The text for this performance, based on the recent critical edition by Michael Kaye and Jean-Christophe Keck, presents material in nearly every scene that will be unfamiliar to viewers who know Hoffmann in the standard Choudens edition, along with much that's entirely new — an aria for Dapertutto, replacing the spurious "Scintille, diamant"; an extended ensemble closing the Venetian act; a conciliatory aria for Stella in the Epilogue; and an aria for the Muse, backed by chorus, as the work's finale. It's all worth hearing. If only it were better performed! Laurent Naouri is a persuasive advocate for the new Dapertutto number. But Susana Cordón's quavery rendition makes no good argument for the inclusion of the Stella aria. The unsteady mezzo of Michèle Losier renders the finale a distinct anticlimax.
Hoffmann is Michael Spyres, a rising tenor who is making his mark in bel canto assignments, where his firmly knit instrument is a distinct asset. But Hoffmann is central lyric-tenor territory, calling for a voice that opens up on top in a way that Spyres's cannot manage here; in fact, in the high, declamatory lines of the Venice-act finale, Spyres's top all but deserts him. Throughout, his work here seems dutiful rather than abandoned: judging by this video, he hasn't yet developed the panache needed for a role that calls for a star, pure and simple.

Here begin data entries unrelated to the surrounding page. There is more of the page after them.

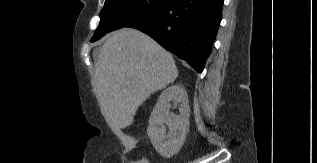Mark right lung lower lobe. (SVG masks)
Returning <instances> with one entry per match:
<instances>
[{
  "instance_id": "right-lung-lower-lobe-1",
  "label": "right lung lower lobe",
  "mask_w": 317,
  "mask_h": 163,
  "mask_svg": "<svg viewBox=\"0 0 317 163\" xmlns=\"http://www.w3.org/2000/svg\"><path fill=\"white\" fill-rule=\"evenodd\" d=\"M224 0H169L149 16L130 24L186 60L204 69L221 21Z\"/></svg>"
}]
</instances>
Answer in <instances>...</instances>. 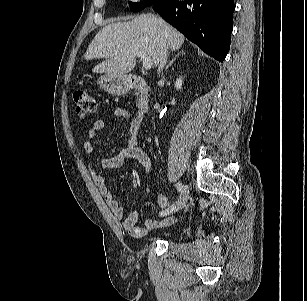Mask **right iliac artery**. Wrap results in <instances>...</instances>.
I'll return each mask as SVG.
<instances>
[{"label":"right iliac artery","mask_w":307,"mask_h":301,"mask_svg":"<svg viewBox=\"0 0 307 301\" xmlns=\"http://www.w3.org/2000/svg\"><path fill=\"white\" fill-rule=\"evenodd\" d=\"M175 187H176L178 192H181L183 190V185L180 182L176 183ZM173 209H174V205H172L171 207H169V208L165 209L164 211H162L160 213V215L161 216H165V215L171 213L173 211Z\"/></svg>","instance_id":"right-iliac-artery-1"}]
</instances>
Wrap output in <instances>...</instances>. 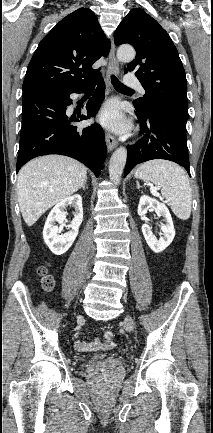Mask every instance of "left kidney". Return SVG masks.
Instances as JSON below:
<instances>
[{"mask_svg": "<svg viewBox=\"0 0 213 433\" xmlns=\"http://www.w3.org/2000/svg\"><path fill=\"white\" fill-rule=\"evenodd\" d=\"M149 209H154L156 214L159 217H163L165 219V224H162L161 230L163 232V236L156 240L155 236L153 235L151 228L148 224L142 225V233L144 235V238L148 244V246L151 248L152 251L155 253H160L163 250H165L173 241L175 237V230L174 225L172 221L171 214L167 208V206L155 198H151L149 196H142L139 201L138 205V215L139 216H145L147 211Z\"/></svg>", "mask_w": 213, "mask_h": 433, "instance_id": "obj_1", "label": "left kidney"}]
</instances>
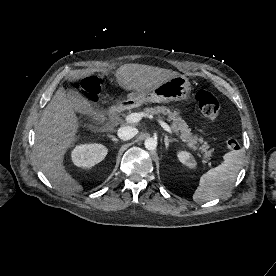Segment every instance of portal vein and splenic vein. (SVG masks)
I'll use <instances>...</instances> for the list:
<instances>
[{"instance_id":"portal-vein-and-splenic-vein-1","label":"portal vein and splenic vein","mask_w":276,"mask_h":276,"mask_svg":"<svg viewBox=\"0 0 276 276\" xmlns=\"http://www.w3.org/2000/svg\"><path fill=\"white\" fill-rule=\"evenodd\" d=\"M143 116H145L144 113H131L128 116H126L125 121L127 123H138ZM159 123L165 131H167L170 134H173L171 127L166 122L160 120Z\"/></svg>"}]
</instances>
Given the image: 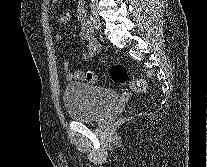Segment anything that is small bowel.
<instances>
[{
  "mask_svg": "<svg viewBox=\"0 0 207 167\" xmlns=\"http://www.w3.org/2000/svg\"><path fill=\"white\" fill-rule=\"evenodd\" d=\"M70 19H71L70 14L63 13V14L57 15L55 18V21L57 24L63 25V24H67L70 21ZM77 19H78V22L80 25V38L82 40L87 41V43H88L87 50L82 55V59L84 61H90L91 59H93L95 54L98 52L99 45L96 42V40L94 39L93 34L91 32H89L88 29L85 27V24H84V5L82 2H80L78 5ZM56 40L59 43H62L63 42L62 35L58 33L56 35ZM63 70L65 73V78L68 81L84 80L85 79V73L83 71H75V72L70 71L69 62L67 60H65L63 63Z\"/></svg>",
  "mask_w": 207,
  "mask_h": 167,
  "instance_id": "small-bowel-1",
  "label": "small bowel"
}]
</instances>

Natalie Dessay, having long since left Olympia behind her, is the performance's Antonia. Her physical commitment to the role is undeniable, and in the spoken scene in which Antonia thinks Hoffmann has betrayed her, she delivers the dialogue with the incisiveness of a true tragédienne. But her vocal estate here is dire. The sound is wiry and shrill on top, little more than a hoarse whisper below. The video documents a valuable artist attempting to create an operatic portrayal with painfully limited access to her most important expressive instrument.
The role of the Muse/Nicklausse, in this version the second largest in the piece, is blemished not just by Losier's unsatisfactory singing but by her tendency to mug. Tatiana Pavlovskaya brings a glamorous presence and a blowsy sound to Giulietta. Kathleen Kim's Bride-of-Chucky turn as Olympia lands right on the mark.
The production presents the four villains, in the person of Naouri, as a single character. The bass-baritone's tone is somewhat hollow, but his stylish singing and saturnine mien make his portrayal the most successful in the video. (Bravo, too, to whoever decided to apply black polish to his fingernails — a wonderfully perverse detail.)
As if taking his cue from the somber staging, conductor Stéphane Denève offers a reading that's notably short on high spirits. Or perhaps it's simply that, for the most part, he doesn't have singers who can perform this music with the zest it needs.